Key numbers mentioned

  • Total first quarter company revenues of $3.21 billion
  • Adjusted EBITDA of $869 million
  • Tubi revenue growth of 30%
  • Tubi total view time growth of 65%
  • Tubi monthly active users surpassed 70 million in September
  • Share repurchases year-to-date of $300 million

What management is worried about

  • The advertising market appears to be mixed or unsettled, particularly in entertainment.
  • The direct response marketplace at FOX News continues to face headwinds and softer pricing.
  • Industry subscriber declines for cable affiliates continue to run in the 8% range.
  • Higher expenses were driven by costs for the Women's World Cup and the first-year step-up from the NFL rights renewal.

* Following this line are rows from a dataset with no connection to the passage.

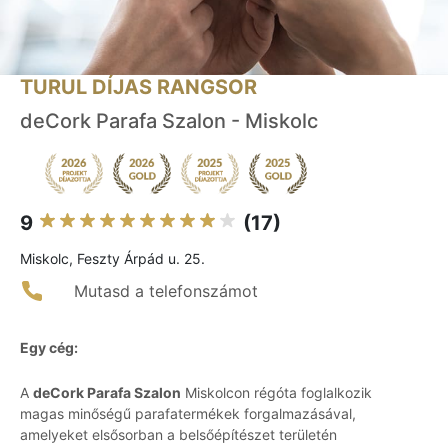
TURUL DÍJAS RANGSOR
deCork Parafa Szalon - Miskolc
9
(17)
Miskolc, Feszty Árpád u. 25.
Mutasd a telefonszámot
Egy cég:
A
deCork Parafa Szalon
Miskolcon régóta foglalkozik
magas minőségű parafatermékek forgalmazásával,
amelyeket elsősorban a belsőépítészet területén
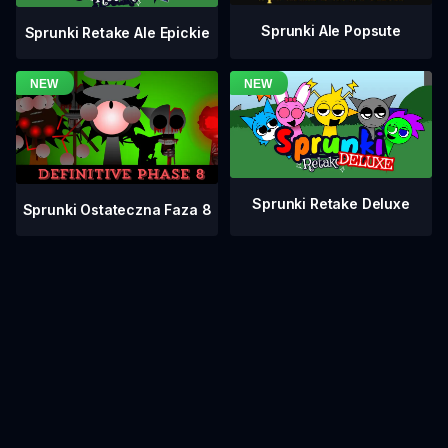
Sprunki Ale Popsute
Sprunki Retake Ale Epickie
Sprunki Retake Deluxe
Sprunki Ostateczna Faza 8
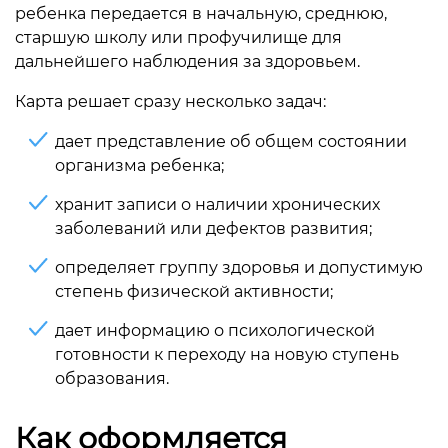
ребенка передается в начальную, среднюю,
старшую школу или профучилище для
дальнейшего наблюдения за здоровьем.
Карта решает сразу несколько задач:
дает представление об общем состоянии
организма ребенка;
хранит записи о наличии хронических
заболеваний или дефектов развития;
определяет группу здоровья и допустимую
степень физической активности;
дает информацию о психологической
готовности к переходу на новую ступень
образования.
Как оформляется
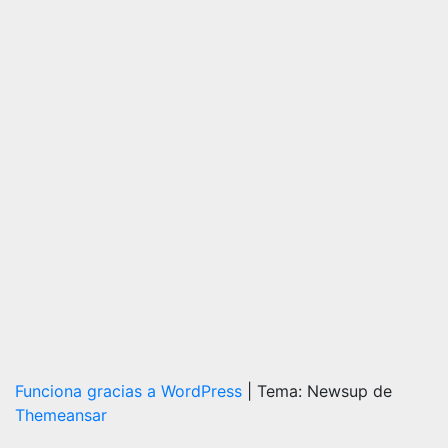
Huelva
07/08/2026
Redacción
Funciona gracias a WordPress
|
Tema: Newsup de
Themeansar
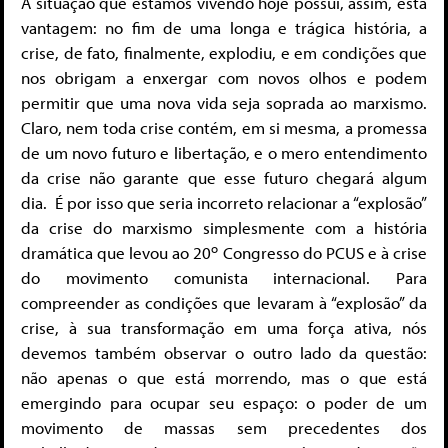
A situação que estamos vivendo hoje possui, assim, esta
vantagem: no fim de uma longa e trágica história, a
crise, de fato, finalmente, explodiu, e em condições que
nos obrigam a enxergar com novos olhos e podem
permitir que uma nova vida seja soprada ao marxismo.
Claro, nem toda crise contém, em si mesma, a promessa
de um novo futuro e libertação, e o mero entendimento
da crise não garante que esse futuro chegará algum
dia. É por isso que seria incorreto relacionar a “explosão”
da crise do marxismo simplesmente com a história
o
dramática que levou ao 20
Congresso do PCUS e à crise
do movimento comunista internacional. Para
compreender as condições que levaram à “explosão” da
crise, à sua transformação em uma força ativa, nós
devemos também observar o outro lado da questão:
não apenas o que está morrendo, mas o que está
emergindo para ocupar seu espaço: o poder de um
movimento de massas sem precedentes dos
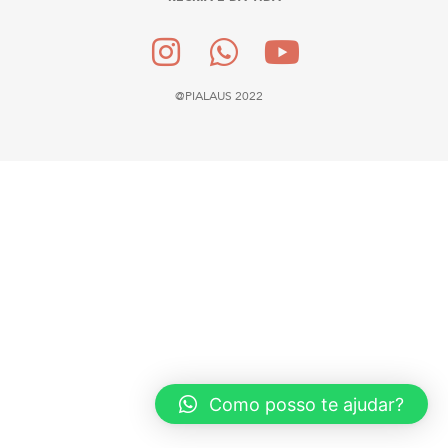
@PIALAUS 2022
Como posso te ajudar?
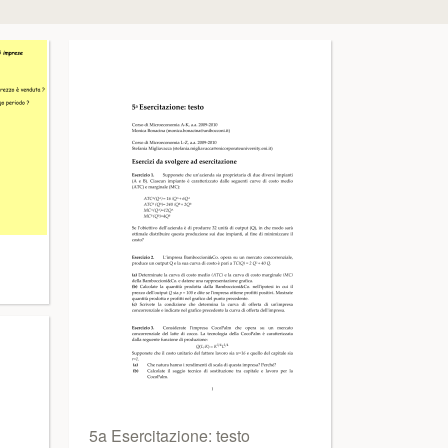
5a Esercitazione: testo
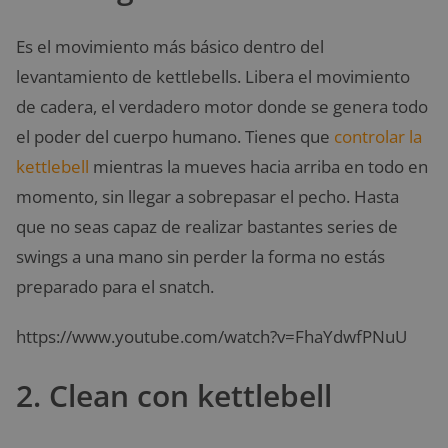
Es el movimiento más básico dentro del
levantamiento de kettlebells. Libera el movimiento
de cadera, el verdadero motor donde se genera todo
el poder del cuerpo humano. Tienes que
controlar la
kettlebell
mientras la mueves hacia arriba en todo en
momento, sin llegar a sobrepasar el pecho. Hasta
que no seas capaz de realizar bastantes series de
swings a una mano sin perder la forma no estás
preparado para el snatch.
https://www.youtube.com/watch?v=FhaYdwfPNuU
2. Clean con kettlebell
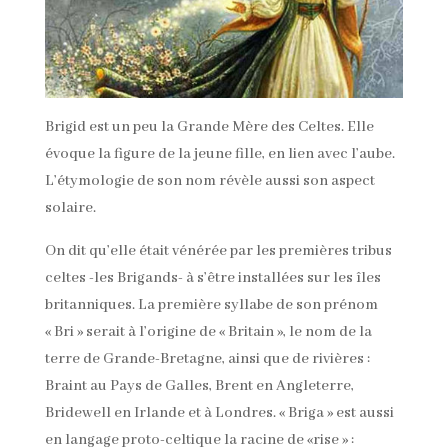
Brigid est un peu la Grande Mère des Celtes. Elle
évoque la figure de la jeune fille, en lien avec l’aube.
L’étymologie de son nom révèle aussi son aspect
solaire.
On dit qu’elle était vénérée par les premières tribus
celtes -les Brigands- à s’être installées sur les îles
britanniques. La première syllabe de son prénom
« Bri » serait à l’origine de « Britain », le nom de la
terre de Grande-Bretagne, ainsi que de rivières :
Braint au Pays de Galles, Brent en Angleterre,
Bridewell en Irlande et à Londres. « Briga » est aussi
en langage proto-celtique la racine de «rise » :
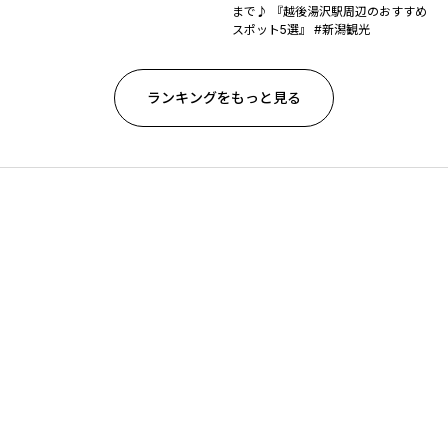
まで♪ 『越後湯沢駅周辺のおすすめ
スポット5選』 #新潟観光
ランキングをもっと見る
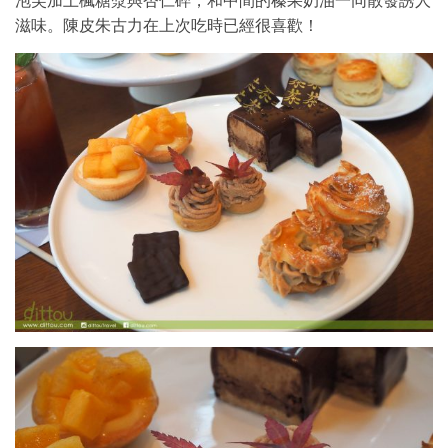
泡芙加上楓糖漿與杏仁碎，和中間的榛果奶油一同散發誘人
滋味。陳皮朱古力在上次吃時已經很喜歡！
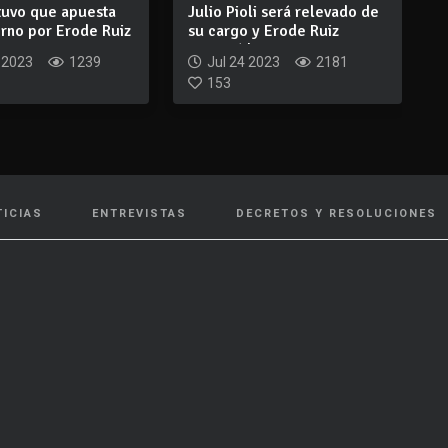
tuvo que apuesta
Julio Pioli será relevado de
rno por Erode Ruiz
su cargo y Erode Ruiz
asumirá l...
 2023
1239
Jul 24 2023
2181
153
TICIAS
ENTREVISTAS
DECRETOS Y RESOLUCIONES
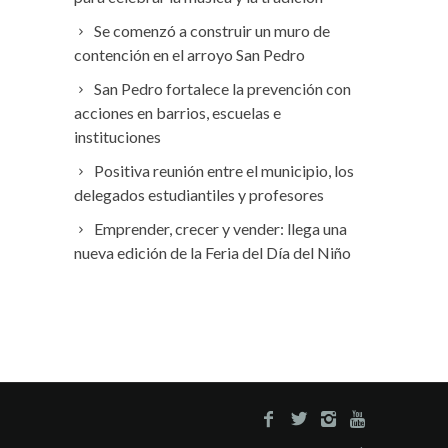
Se comenzó a construir un muro de
contención en el arroyo San Pedro
San Pedro fortalece la prevención con
acciones en barrios, escuelas e
instituciones
Positiva reunión entre el municipio, los
delegados estudiantiles y profesores
Emprender, crecer y vender: llega una
nueva edición de la Feria del Día del Niño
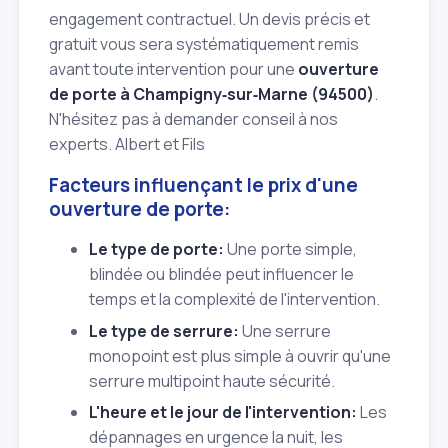
engagement contractuel. Un devis précis et
gratuit vous sera systématiquement remis
avant toute intervention pour une
ouverture
de porte à Champigny‑sur‑Marne (94500)
.
N'hésitez pas à demander conseil à nos
experts. Albert et Fils
Facteurs influençant le prix d'une
ouverture de porte:
Le type de porte:
Une porte simple,
blindée ou blindée peut influencer le
temps et la complexité de l'intervention.
Le type de serrure:
Une serrure
monopoint est plus simple à ouvrir qu'une
serrure multipoint haute sécurité.
L'heure et le jour de l'intervention:
Les
dépannages en urgence la nuit, les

What management is excited about

  • Tubi surpassed 70 million monthly active users and remains the #1 free ad-supported TV streaming service in the U.S.
  • FOX News finished the quarter as the most-watched cable network in both total day and primetime.
  • The company is in the final stage of productive negotiations for its NASCAR renewal.
  • The local station group will benefit greatly from increased political spending in the coming election quarters.
  • College football interest is reaching new highs, with Fox's Big Noon Saturday as the #1 game window.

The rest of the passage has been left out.